# Bike Rental

**Daily bike rental ridership prediction using an artificial neural network in Keras**

**Supervised Learning. Regression**


Based on the [first neural network project](https://github.com/udacity/deep-learning/tree/master/first-neural-network) from the [Deep Learning Nanodegree Foundation of Udacity](https://www.udacity.com/course/deep-learning-nanodegree-foundation--nd101)

Click [Here](https://github.com/angelmtenor/deep-learning/blob/master/first-neural-network/dlnd-your-first-neural-network.ipynb) to check my original solution in Numpy

In [None]:
%matplotlib inline
%load_ext autoreload
%autoreload 2

import os, sys
import numpy as np
import pandas as pd
import matplotlib.pyplot as plt
import seaborn as sns
import ds_boost
from tensorflow import keras

log = ds_boost.logger.init(level="DEBUG", save_log=False)

ds_boost.set_parent_execution_path()
ds_boost.info_system()
ds_boost.reproducible(seed=0)

N_JOBS = 10

## 1. Data Processing and Exploratory Data Analysis

In [None]:
data_path = "data/Bike-Sharing-Dataset/hour.csv"
target = ["cnt", "casual", "registered"]

df = pd.read_csv(data_path)

### Explore the data

In [None]:
ds_boost.info_data(df, target)

In [None]:
df.head(3)

#### Numerical Data

In [None]:
df.describe(percentiles=[0.5])

#### Missing values

In [None]:
ds_boost.missing(df);

### Transform the data

#### Add new features

In [None]:
ind = pd.to_datetime(df["dteday"])
df["day"] = pd.DatetimeIndex(ind).day

#### Remove irrelevant features

In [None]:
droplist = ["atemp", "day", "instant"]
df = df.drop(droplist, axis="columns")

#### Classify variables

In [None]:
numerical = ["temp", "hum", "windspeed", "cnt", "casual", "registered"]

df = ds_boost.sort_columns_by_type(df, target, numerical)

ds_boost.get_types(df)

### Visualize the data

This dataset has the number of riders for each hour of each day from January 1 2011 to December 31 2012. The number of riders is split between casual and registered, summed up in the `cnt` column.
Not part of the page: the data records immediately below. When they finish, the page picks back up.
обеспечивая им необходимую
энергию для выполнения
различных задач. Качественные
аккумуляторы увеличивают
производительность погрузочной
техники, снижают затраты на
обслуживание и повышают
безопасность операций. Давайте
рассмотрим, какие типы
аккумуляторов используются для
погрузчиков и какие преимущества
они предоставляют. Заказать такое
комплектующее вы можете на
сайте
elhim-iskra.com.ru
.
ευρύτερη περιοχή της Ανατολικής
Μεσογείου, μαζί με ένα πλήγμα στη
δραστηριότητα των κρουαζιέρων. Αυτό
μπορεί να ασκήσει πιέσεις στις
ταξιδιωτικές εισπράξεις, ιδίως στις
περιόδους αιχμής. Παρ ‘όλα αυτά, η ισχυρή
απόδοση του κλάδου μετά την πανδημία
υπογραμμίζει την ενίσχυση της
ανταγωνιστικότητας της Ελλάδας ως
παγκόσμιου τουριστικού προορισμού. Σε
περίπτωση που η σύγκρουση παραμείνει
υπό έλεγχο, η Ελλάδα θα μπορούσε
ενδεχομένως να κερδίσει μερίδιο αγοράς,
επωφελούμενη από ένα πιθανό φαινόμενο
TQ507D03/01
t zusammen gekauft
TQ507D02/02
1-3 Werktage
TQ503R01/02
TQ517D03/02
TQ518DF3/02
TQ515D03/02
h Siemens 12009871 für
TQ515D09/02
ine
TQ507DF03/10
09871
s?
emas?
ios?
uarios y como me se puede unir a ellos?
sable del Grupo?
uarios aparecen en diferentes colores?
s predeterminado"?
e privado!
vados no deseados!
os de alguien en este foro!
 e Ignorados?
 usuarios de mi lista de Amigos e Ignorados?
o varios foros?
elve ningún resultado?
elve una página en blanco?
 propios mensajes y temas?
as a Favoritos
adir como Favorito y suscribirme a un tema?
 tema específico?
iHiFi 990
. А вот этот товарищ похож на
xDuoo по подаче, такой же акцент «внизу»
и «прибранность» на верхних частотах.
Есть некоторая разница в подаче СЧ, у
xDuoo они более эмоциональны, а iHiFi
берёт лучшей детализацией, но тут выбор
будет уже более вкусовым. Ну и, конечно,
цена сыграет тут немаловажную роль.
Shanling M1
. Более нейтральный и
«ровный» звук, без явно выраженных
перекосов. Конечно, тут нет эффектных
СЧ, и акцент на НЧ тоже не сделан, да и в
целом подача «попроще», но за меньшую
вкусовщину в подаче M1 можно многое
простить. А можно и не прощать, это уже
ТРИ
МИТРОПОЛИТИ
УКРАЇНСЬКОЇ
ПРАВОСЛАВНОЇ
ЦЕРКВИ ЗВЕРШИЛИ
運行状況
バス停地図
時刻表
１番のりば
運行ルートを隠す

We also have information about temperature, humidity, and windspeed, all of these likely affecting the number of riders. Below is a plot showing the hourly rentals over the first 10 days in the data set. The weekends have lower over all ridership and there are spikes when people are biking to and from work during the week.

In [None]:
df[: 24 * 10].plot(x="dteday", y="cnt");

#### Categorical features

In [None]:
ds_boost.show_categorical(df[["holiday", "workingday", "weathersit"]], sharey=True)

#### Target vs Categorical features

In [None]:
ds_boost.show_target_vs_categorical(df.drop(["dteday", "season"], axis="columns"), target, ncols=7)

In [None]:
g = sns.PairGrid(df, y_vars="casual", x_vars="registered", height=5, aspect=9 / 4, hue="weathersit")
g.map(sns.regplot, fit_reg=False).add_legend()
g.axes[0, 0].set_ylim(0, 350)

This plot shows the differences between the number of registered and casual riders for the different weather situations. Most of the riders are registered with very bad weather (`weathersit=4`).

#### Numerical features

In [None]:
ds_boost.show_numerical(df, kde=True, ncols=6)

#### Target vs numerical features

In [None]:
ds_boost.show_target_vs_numerical(df, target, jitter=0.05)

#### Correlation between numerical features and target

In [None]:
ds_boost.correlation(df, target, figsize=(10, 4))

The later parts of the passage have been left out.